-- Information shown follows --
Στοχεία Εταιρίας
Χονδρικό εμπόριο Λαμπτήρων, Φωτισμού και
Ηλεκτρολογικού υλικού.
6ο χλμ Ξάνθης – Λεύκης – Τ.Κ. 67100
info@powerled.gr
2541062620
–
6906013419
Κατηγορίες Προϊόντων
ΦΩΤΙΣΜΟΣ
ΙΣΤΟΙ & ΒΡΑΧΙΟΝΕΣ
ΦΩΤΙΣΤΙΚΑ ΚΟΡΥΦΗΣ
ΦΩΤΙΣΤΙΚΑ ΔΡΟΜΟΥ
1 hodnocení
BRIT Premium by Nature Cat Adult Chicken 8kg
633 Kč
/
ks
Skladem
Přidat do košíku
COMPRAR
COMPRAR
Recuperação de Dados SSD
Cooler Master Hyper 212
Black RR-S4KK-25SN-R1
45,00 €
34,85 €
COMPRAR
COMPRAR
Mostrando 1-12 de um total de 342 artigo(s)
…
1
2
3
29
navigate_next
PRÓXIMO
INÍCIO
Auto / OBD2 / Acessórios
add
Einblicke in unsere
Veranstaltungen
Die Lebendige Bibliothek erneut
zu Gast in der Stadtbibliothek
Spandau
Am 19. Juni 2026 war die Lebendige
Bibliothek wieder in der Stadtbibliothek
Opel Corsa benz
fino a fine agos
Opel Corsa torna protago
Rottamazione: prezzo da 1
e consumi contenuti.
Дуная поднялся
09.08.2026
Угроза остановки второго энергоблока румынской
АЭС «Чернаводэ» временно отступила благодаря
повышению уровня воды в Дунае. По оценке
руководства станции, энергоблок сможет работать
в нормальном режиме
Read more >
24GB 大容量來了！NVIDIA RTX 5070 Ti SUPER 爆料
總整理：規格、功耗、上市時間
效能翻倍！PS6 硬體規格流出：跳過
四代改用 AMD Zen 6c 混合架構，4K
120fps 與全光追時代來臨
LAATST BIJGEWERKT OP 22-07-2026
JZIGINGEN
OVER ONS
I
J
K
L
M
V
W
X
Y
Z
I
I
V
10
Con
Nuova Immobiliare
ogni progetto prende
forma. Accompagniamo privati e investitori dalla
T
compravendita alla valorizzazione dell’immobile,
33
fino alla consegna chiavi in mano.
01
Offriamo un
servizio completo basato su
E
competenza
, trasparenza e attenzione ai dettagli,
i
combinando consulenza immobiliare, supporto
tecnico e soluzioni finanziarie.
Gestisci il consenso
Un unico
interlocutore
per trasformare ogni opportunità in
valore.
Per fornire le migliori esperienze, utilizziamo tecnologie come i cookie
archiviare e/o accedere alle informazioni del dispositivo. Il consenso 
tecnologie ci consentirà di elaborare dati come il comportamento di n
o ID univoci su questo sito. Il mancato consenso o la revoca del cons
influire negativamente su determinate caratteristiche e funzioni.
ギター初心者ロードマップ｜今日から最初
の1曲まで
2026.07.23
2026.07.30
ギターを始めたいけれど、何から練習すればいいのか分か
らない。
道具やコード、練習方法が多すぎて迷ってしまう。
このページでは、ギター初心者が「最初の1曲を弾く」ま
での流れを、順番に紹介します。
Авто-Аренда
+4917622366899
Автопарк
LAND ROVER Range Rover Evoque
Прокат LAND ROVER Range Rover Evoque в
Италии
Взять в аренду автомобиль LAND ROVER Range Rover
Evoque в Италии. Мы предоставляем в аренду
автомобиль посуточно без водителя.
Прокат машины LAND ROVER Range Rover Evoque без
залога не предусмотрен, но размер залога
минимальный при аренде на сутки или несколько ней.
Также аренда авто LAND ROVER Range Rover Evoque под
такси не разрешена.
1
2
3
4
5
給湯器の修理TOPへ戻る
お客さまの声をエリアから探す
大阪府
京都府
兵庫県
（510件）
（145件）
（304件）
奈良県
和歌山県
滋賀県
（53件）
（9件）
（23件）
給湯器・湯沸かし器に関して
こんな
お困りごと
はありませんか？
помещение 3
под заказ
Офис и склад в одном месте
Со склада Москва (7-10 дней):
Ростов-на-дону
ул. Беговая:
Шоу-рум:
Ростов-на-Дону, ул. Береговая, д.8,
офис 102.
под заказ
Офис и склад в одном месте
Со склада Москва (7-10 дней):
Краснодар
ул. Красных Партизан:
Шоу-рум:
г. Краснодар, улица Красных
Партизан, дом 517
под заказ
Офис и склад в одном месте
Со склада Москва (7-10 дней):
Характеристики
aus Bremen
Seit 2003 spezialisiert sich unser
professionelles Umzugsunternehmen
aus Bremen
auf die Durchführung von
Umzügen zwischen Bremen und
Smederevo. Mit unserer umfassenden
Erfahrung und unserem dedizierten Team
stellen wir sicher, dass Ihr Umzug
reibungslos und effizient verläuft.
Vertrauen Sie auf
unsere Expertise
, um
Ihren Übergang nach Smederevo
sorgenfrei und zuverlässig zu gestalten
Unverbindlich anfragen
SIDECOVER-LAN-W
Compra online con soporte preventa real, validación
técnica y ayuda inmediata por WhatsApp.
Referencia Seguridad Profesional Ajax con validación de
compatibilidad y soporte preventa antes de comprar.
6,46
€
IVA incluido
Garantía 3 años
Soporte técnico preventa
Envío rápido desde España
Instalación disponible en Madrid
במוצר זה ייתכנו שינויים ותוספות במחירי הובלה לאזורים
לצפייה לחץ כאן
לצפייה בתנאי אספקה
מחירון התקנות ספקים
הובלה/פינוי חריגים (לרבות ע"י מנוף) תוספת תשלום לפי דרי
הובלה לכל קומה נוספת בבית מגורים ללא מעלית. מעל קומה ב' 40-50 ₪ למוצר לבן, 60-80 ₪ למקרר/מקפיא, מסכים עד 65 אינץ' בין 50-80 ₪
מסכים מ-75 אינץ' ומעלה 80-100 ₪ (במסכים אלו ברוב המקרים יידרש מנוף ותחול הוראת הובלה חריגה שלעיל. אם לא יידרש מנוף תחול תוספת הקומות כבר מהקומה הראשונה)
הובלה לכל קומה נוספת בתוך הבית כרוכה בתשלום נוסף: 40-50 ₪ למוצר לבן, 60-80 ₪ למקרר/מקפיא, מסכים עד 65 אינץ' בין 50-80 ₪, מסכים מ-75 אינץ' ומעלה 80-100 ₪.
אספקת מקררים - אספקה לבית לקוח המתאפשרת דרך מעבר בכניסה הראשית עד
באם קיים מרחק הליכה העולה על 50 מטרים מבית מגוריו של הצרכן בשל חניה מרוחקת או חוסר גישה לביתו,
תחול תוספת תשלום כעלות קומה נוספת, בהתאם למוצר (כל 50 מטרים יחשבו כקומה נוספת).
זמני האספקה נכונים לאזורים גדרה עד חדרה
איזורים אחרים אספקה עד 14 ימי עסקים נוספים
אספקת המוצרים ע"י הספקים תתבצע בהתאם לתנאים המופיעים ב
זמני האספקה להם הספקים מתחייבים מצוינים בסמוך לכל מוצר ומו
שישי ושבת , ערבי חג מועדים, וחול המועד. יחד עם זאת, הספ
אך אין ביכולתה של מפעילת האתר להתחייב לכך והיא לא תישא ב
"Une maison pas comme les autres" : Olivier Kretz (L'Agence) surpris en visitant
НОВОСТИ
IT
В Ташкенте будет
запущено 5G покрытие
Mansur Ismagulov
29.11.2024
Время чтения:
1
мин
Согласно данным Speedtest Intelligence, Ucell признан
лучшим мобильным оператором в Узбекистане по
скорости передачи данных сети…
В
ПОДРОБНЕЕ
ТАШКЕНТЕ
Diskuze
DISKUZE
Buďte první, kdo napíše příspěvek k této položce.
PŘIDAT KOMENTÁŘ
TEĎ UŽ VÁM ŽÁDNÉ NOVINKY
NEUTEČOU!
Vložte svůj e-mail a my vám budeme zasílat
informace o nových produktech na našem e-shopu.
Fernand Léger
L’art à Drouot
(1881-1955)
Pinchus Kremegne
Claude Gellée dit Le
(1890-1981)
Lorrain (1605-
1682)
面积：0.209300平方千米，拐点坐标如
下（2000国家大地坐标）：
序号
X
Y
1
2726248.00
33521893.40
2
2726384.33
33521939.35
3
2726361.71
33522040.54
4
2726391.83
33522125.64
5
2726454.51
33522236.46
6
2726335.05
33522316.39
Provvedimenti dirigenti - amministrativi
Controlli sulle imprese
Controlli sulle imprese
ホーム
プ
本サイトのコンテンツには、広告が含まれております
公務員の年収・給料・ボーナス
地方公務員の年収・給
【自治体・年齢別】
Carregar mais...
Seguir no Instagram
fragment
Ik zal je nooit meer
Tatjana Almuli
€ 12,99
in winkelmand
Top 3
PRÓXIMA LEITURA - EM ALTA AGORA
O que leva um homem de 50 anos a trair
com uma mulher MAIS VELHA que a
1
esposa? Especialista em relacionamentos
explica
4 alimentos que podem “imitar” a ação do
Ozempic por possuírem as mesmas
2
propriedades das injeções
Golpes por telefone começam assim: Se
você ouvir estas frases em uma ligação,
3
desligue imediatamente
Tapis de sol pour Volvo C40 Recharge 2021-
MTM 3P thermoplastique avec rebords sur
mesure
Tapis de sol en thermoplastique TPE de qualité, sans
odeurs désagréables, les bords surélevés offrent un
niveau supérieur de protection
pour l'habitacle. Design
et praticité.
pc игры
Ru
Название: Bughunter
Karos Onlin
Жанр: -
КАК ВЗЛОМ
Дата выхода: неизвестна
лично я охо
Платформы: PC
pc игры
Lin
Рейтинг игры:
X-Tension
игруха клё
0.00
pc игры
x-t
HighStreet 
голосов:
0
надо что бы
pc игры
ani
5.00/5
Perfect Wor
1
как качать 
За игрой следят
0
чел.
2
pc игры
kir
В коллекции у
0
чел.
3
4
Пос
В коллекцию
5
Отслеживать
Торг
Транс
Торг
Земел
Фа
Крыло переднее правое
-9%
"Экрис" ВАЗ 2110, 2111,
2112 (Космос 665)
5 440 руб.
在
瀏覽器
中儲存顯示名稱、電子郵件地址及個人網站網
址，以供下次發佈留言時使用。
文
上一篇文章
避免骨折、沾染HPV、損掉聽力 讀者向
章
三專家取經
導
-- Information shown concluded --
▶ **Task goal**
Going through the data above, return each line with the word "Tapis".

▶ **Finished exercise**
Tapis de sol pour Volvo C40 Recharge 2021-
Tapis de sol en thermoplastique TPE de qualité, sans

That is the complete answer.